Meanwhile National is off to a flying start announcing policies it will introduce, as well regulations and laws it wants to repeal – all the while repeating the mantra that ‘this is a do-nothing, incompetent government and only National can get things done’.

National’s leader Simon Bridges used his address at Waitangi, to announce that the Maori seats should ‘eventually’ go – citing the 1986 Royal Commission which proposed that if the country adopted MMP, the Maori electorates should be abolished.

But his promise is insincere as he says that it is Maori themselves who should decide whether they are abolished: “We have more Maori in Parliament today than in a very long time under an MMP environment, but that doesn’t mean I’m going to impose that. You would need to see Maori voices realistically proposing that the time has come.”

He knows very well that this will never happen. It is disingenuous promises like this that explain why his rating as preferred Prime Minister is so far behind Jacinda Ardern.  

In fact, it’s a damning indictment that only a third of National voters prefer Simon Bridges as Prime Minister. This suggests voters are supporting National despite him. Imagine how much better the Party would do if voters actually liked the leader!

National’s election year economic plan includes tax relief, building infrastructure, regulatory relief, a families’ package, and a small business package. 
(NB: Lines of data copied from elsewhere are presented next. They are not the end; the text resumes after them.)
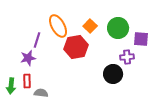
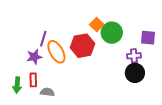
orange ellipse: (58, 26) -> (56, 52), moved
green circle: (118, 28) -> (112, 33), moved
black circle: (113, 74) -> (135, 73), moved

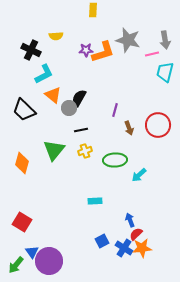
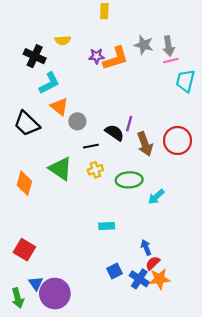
gray star: (128, 40) -> (144, 45), size x0.7
gray arrow: (165, 40) -> (169, 46), moved
black semicircle: (79, 98) -> (115, 133), moved, turned 96
brown arrow: (129, 128) -> (145, 144), size x1.5
green triangle: (54, 150) -> (60, 169), turned -35
green arrow: (16, 265) -> (18, 298), turned -54

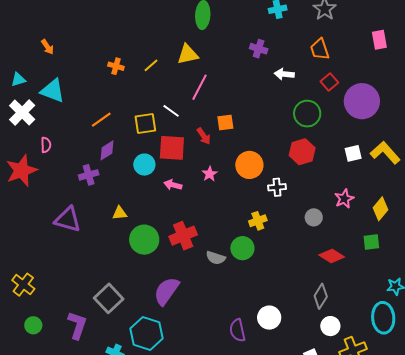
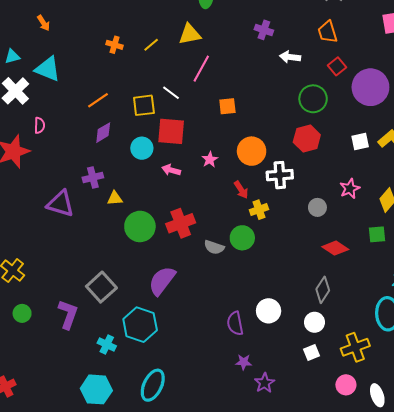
red arrow: (204, 136) -> (241, 190), moved
purple cross: (89, 175) -> (93, 177), moved
white cross: (277, 187) -> (280, 175), size x1.4
white circle: (330, 326) -> (314, 322), moved

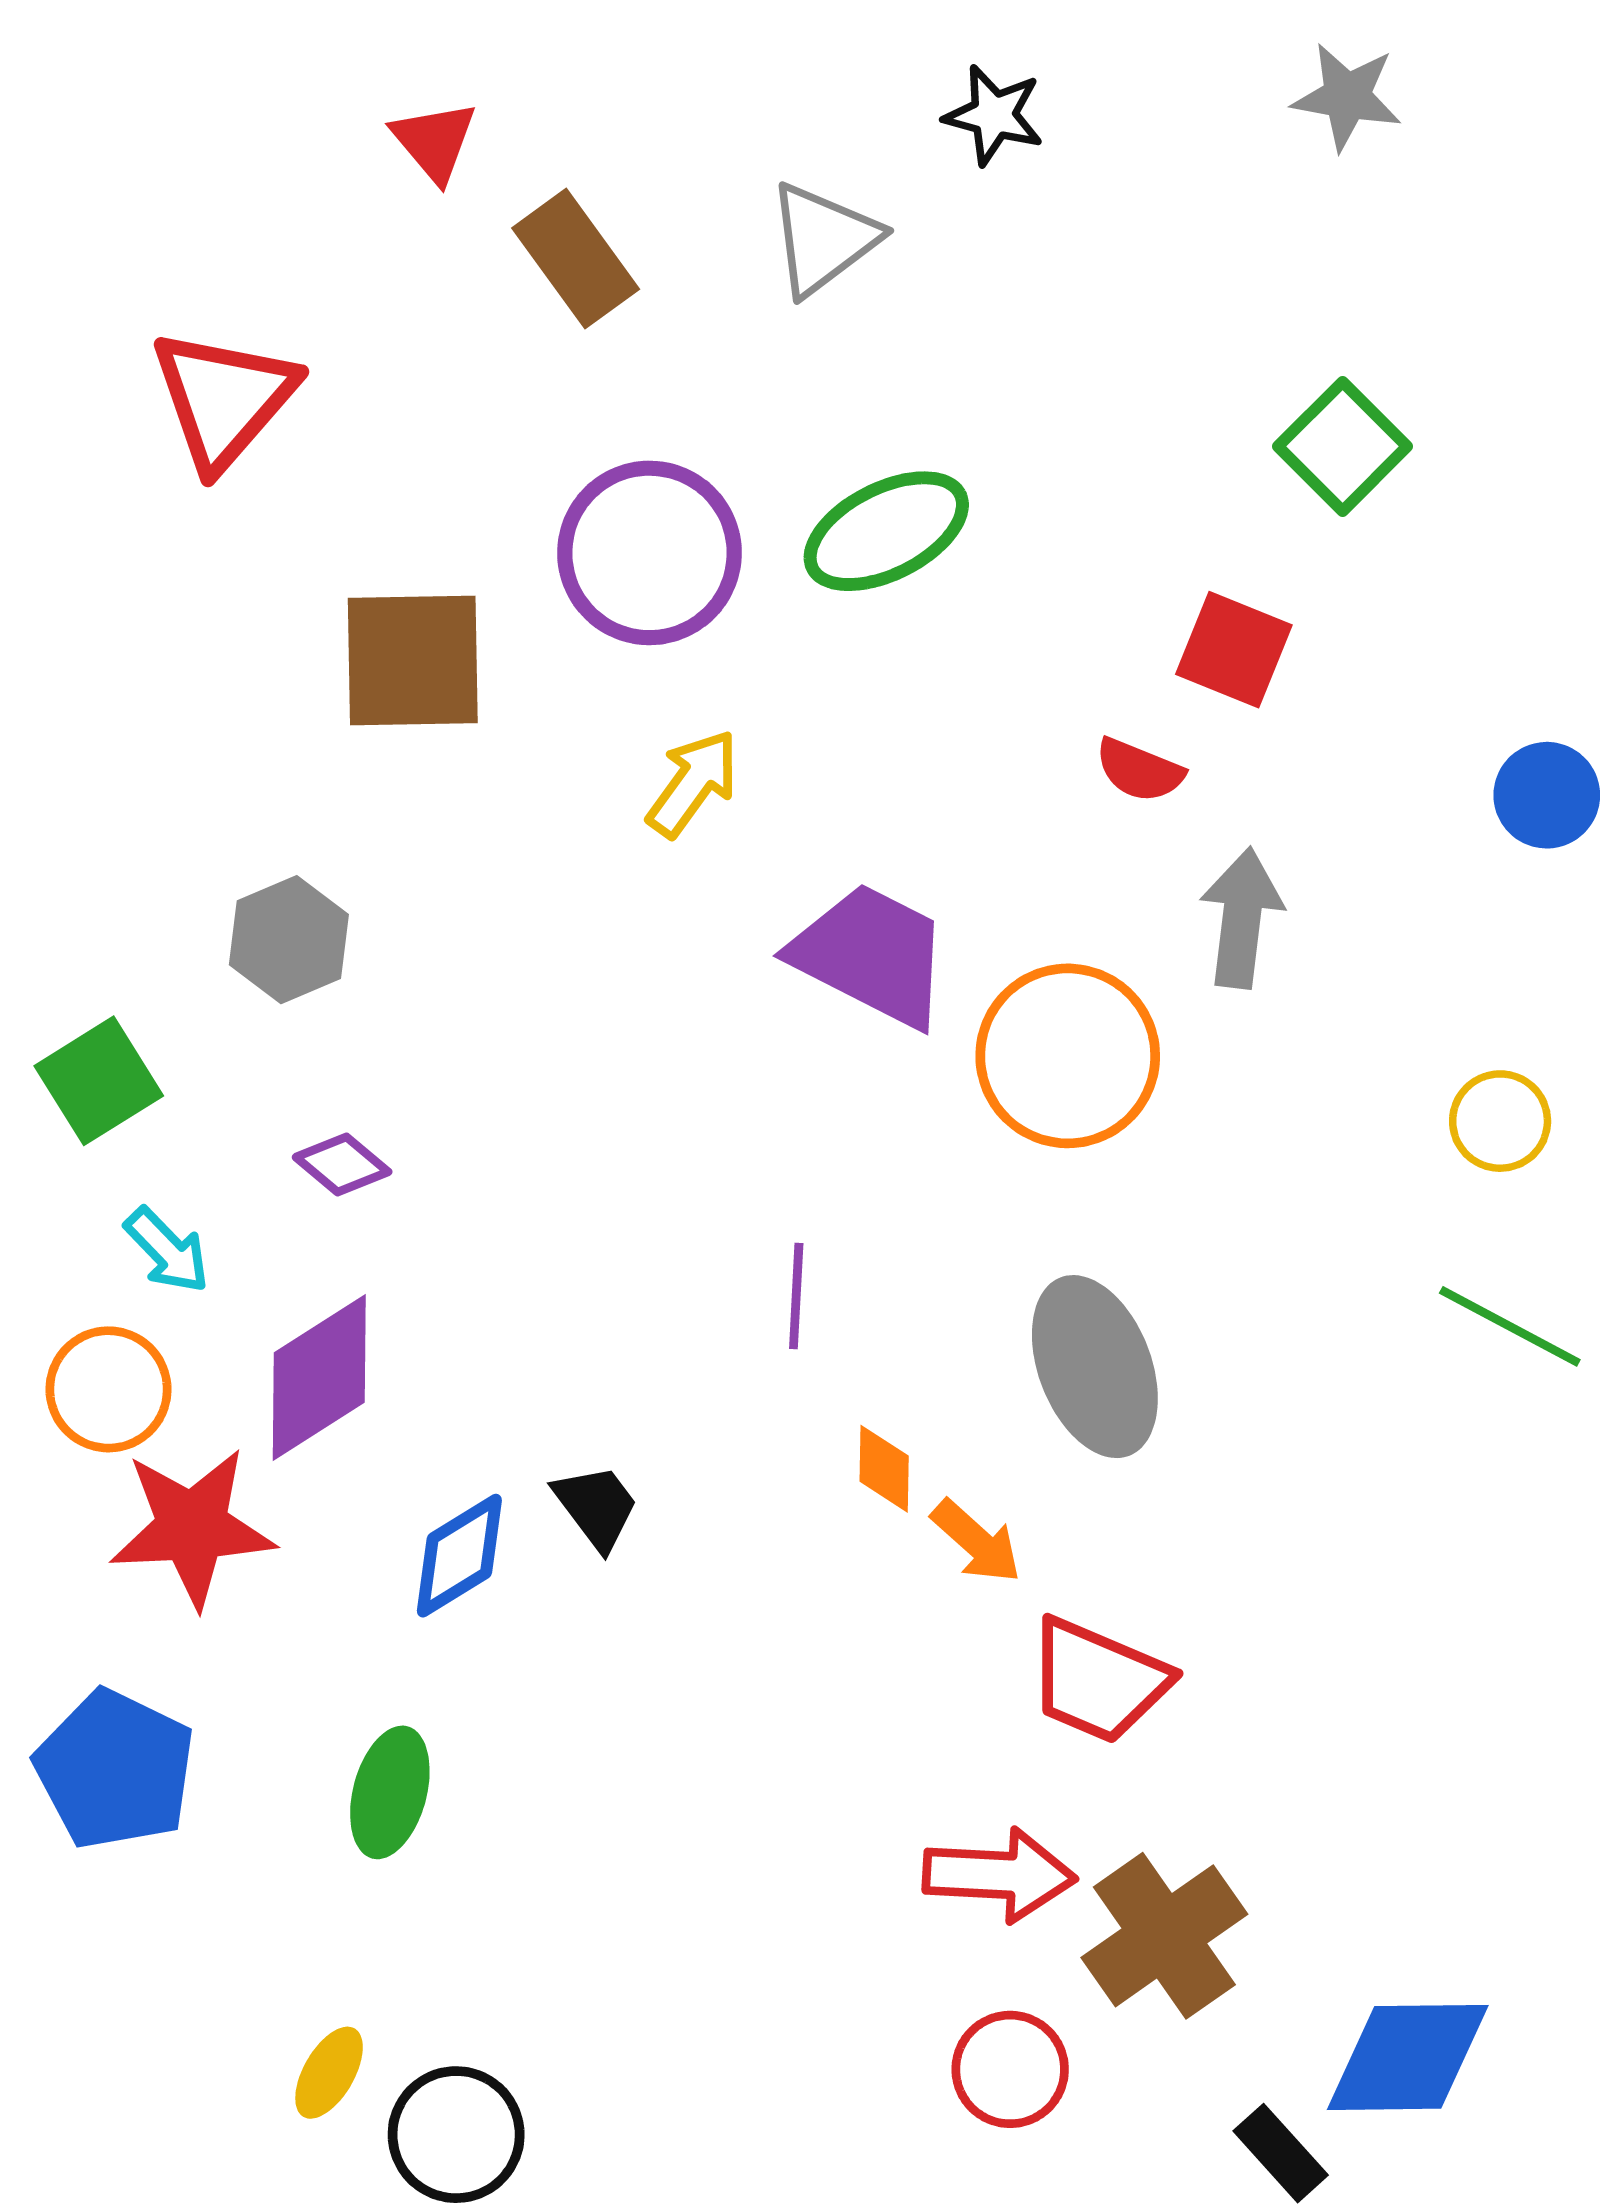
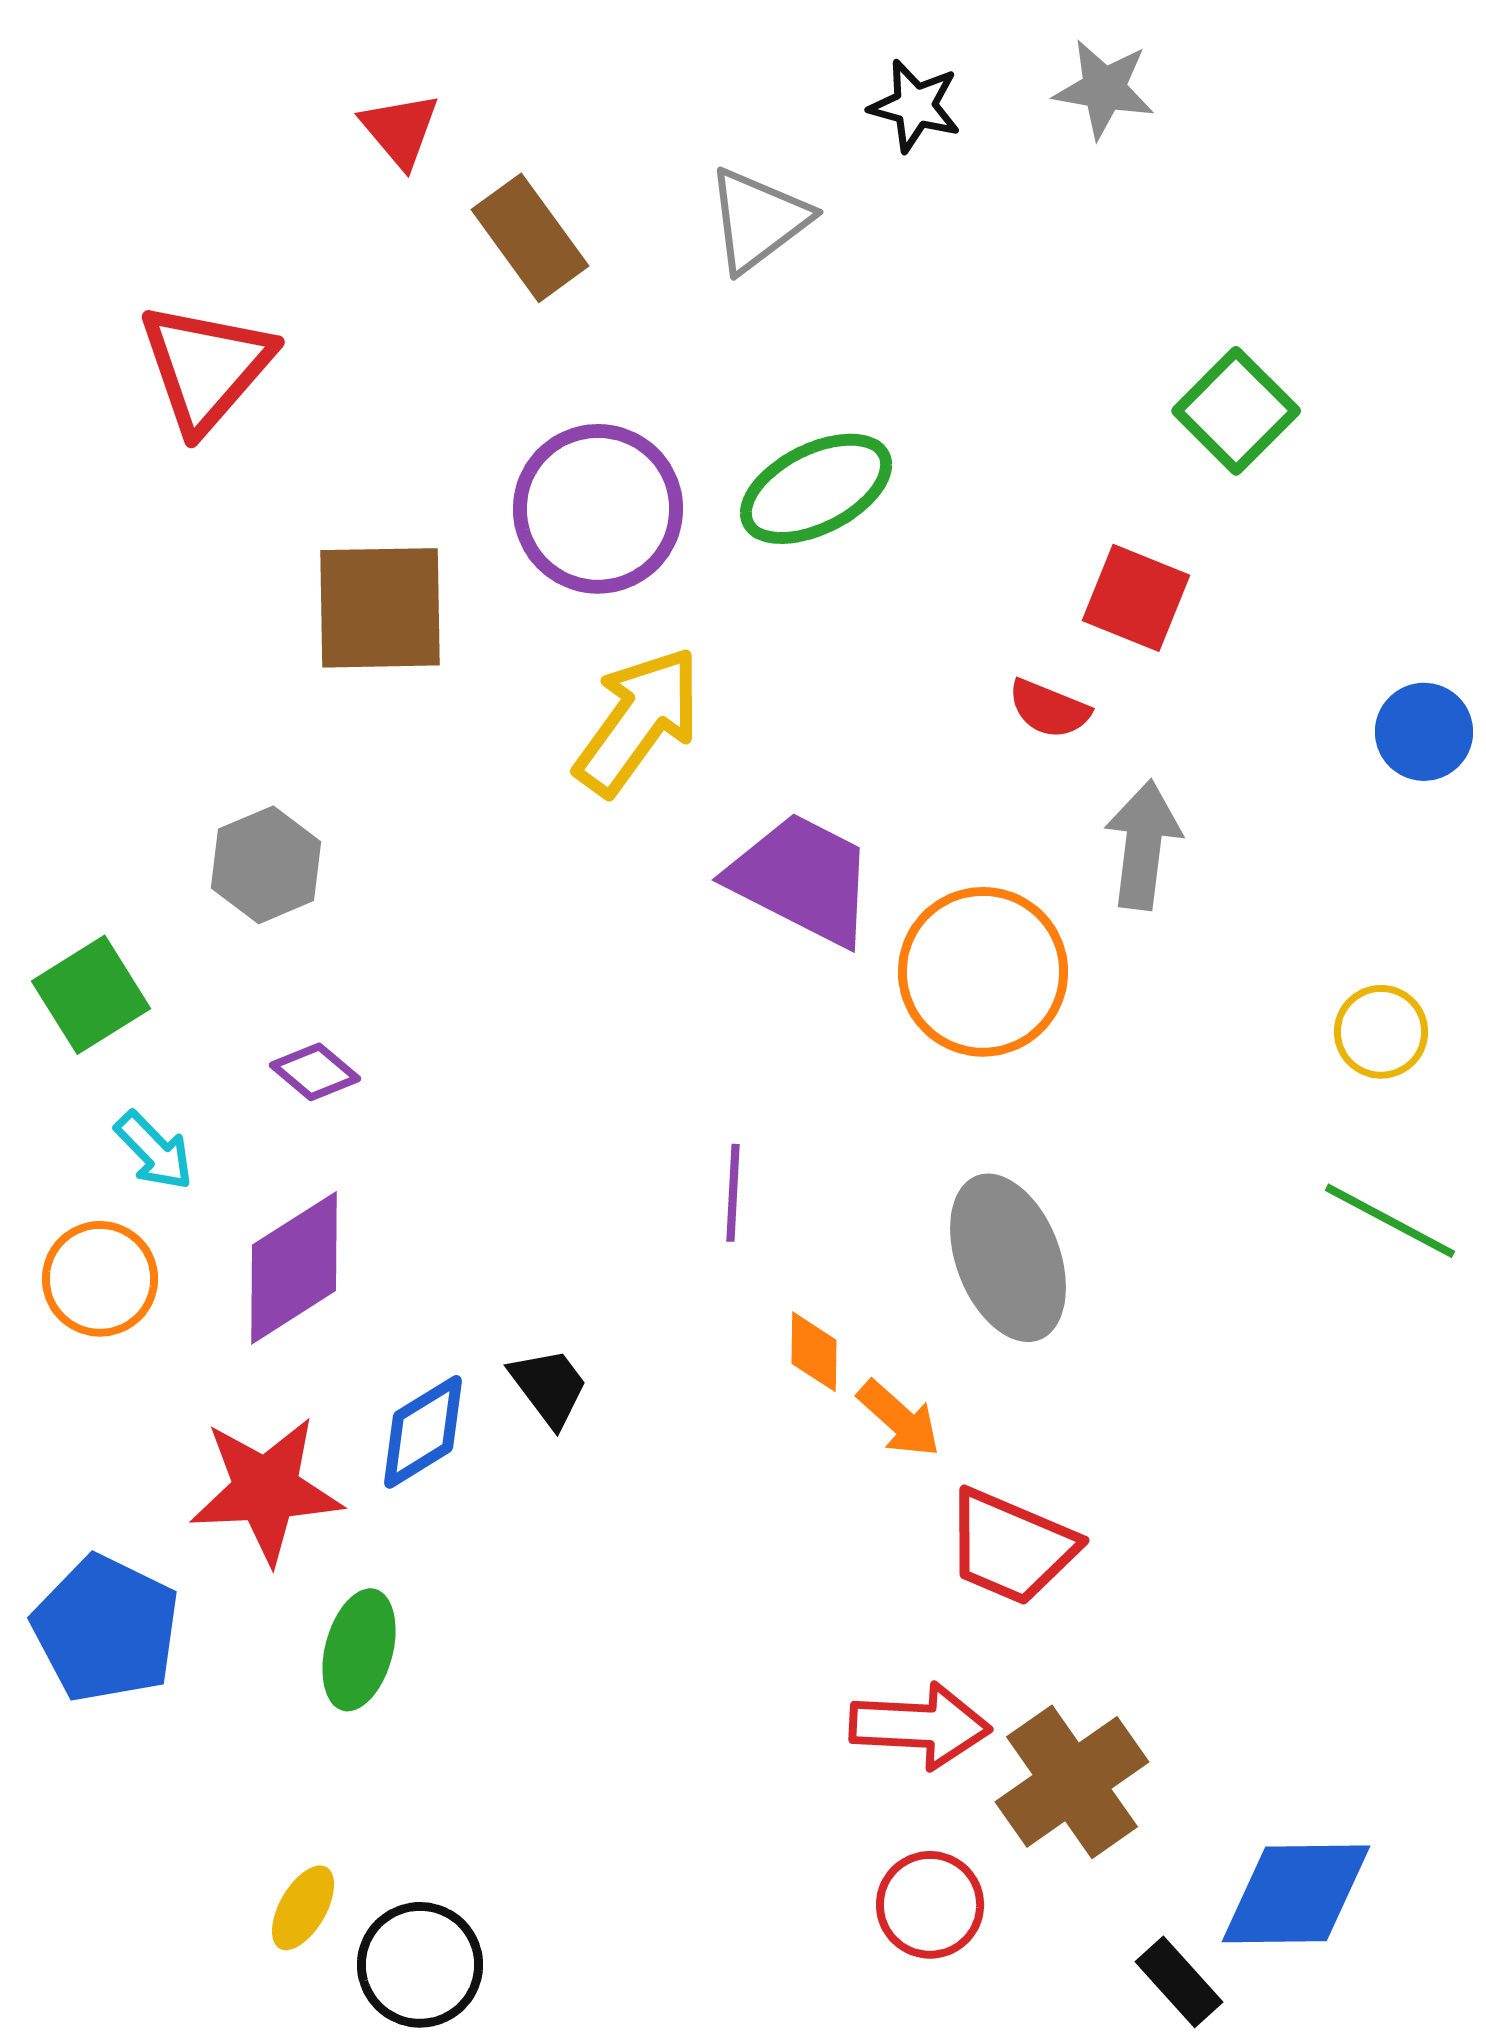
gray star: (1347, 97) -> (1104, 89), moved
yellow arrow: (693, 783) -> (638, 721), size x1.5
red star: (192, 1527) -> (266, 1490), moved

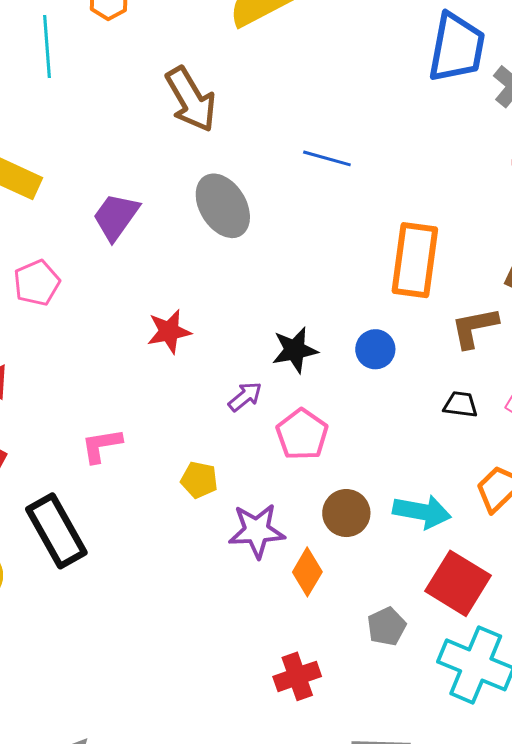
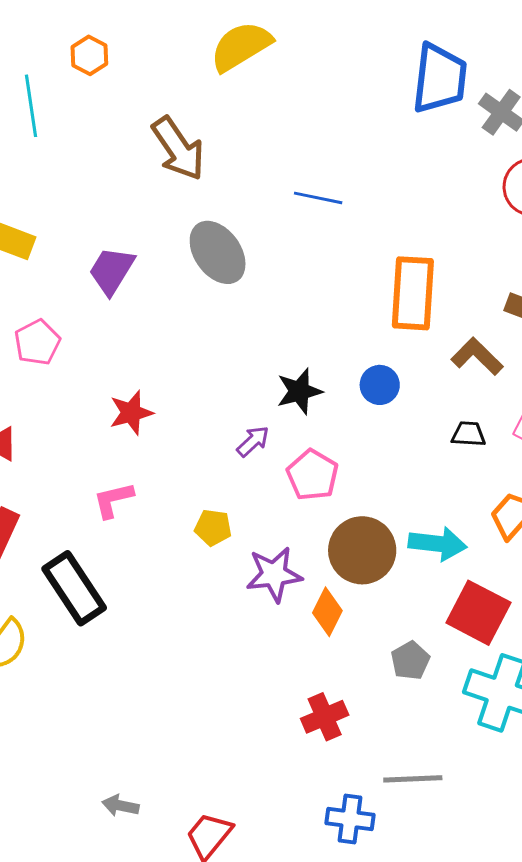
brown L-shape: (475, 328) -> (477, 356), turned 60
red star: (169, 331) -> (131, 413), moved
brown circle: (346, 513) -> (362, 550), size x1.4

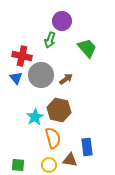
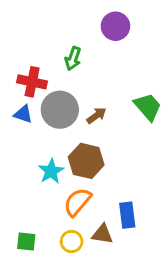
purple circle: (62, 21) -> (115, 26), moved
green trapezoid: (87, 48) -> (148, 107), moved
blue triangle: (16, 78) -> (23, 114), turned -32
orange semicircle: (53, 138) -> (77, 202), turned -125

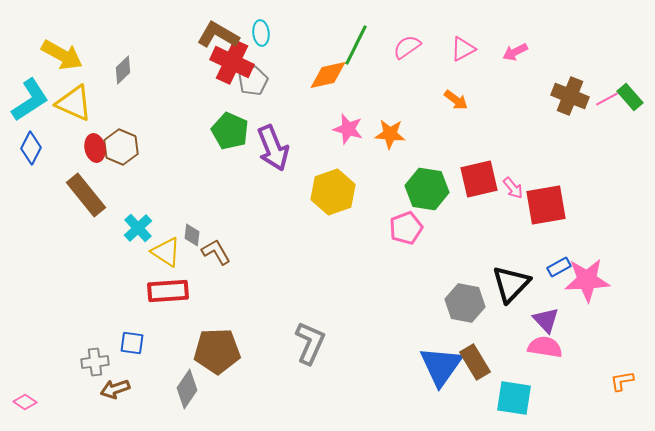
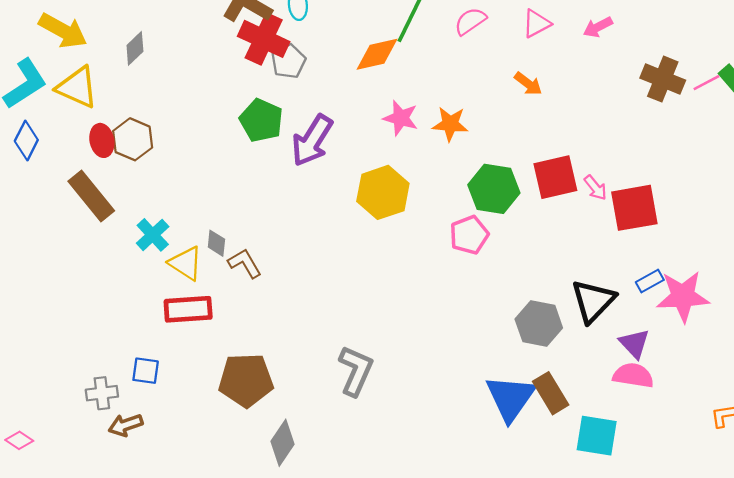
purple arrow: (273, 148) -> (312, 140), turned 54
gray diamond: (187, 389) -> (283, 443), moved

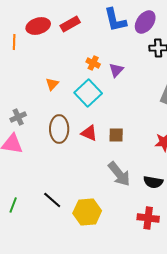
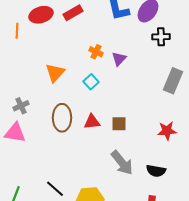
orange triangle: (52, 84) -> (55, 73), size x1.5
cyan square: (88, 93) -> (91, 82), size x0.6
red triangle: (89, 133) -> (92, 122), turned -30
They’ve said no new taxes. They’ll shift transport investment back to roading, instead of buses, cycles and rail. They plan to raise the retirement age to 67 from 2037. And – yet again – they’ve promised to overhaul the Resource Management Act.

They’ve also pledged to “set a bonfire” to regulations so businesses “can thrive” instead of being “strangled by red tape”. Their plan is to scrap 100 regulations as well as a number of government policies if they are voted into power – including cancelling the regional fuel tax, and repealing the ban on oil and gas exploration.

National has also ruled out working with New Zealand First after the 2020 election. Their commitment to building a four-lane highway from Auckland to Whangarei is no doubt aimed at preventing New Zealand First from promising such a policy to win support in Northland.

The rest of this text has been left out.